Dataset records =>
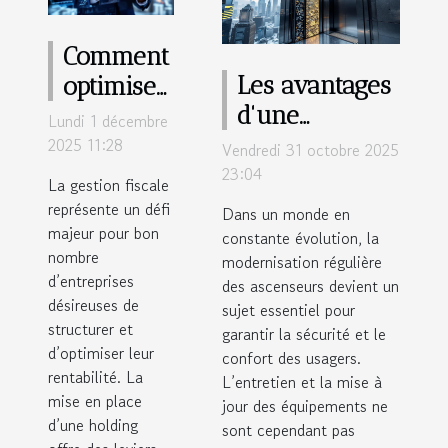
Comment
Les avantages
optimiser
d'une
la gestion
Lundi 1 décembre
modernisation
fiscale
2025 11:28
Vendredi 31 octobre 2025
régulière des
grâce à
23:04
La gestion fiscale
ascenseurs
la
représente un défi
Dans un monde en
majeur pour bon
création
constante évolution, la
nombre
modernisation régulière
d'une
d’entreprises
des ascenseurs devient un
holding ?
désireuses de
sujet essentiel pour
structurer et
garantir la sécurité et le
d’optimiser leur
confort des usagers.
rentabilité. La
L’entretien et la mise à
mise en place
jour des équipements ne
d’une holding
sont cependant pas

==

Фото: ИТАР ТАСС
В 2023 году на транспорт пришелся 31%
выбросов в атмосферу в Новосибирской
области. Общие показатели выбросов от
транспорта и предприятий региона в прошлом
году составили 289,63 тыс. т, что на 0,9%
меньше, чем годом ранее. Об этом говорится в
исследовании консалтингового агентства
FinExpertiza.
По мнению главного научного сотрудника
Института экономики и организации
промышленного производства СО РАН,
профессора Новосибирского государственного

What you should do => Scan the lines above for "régulière", then copy every one that has it.

Task solution =>
régulière des
modernisation régulière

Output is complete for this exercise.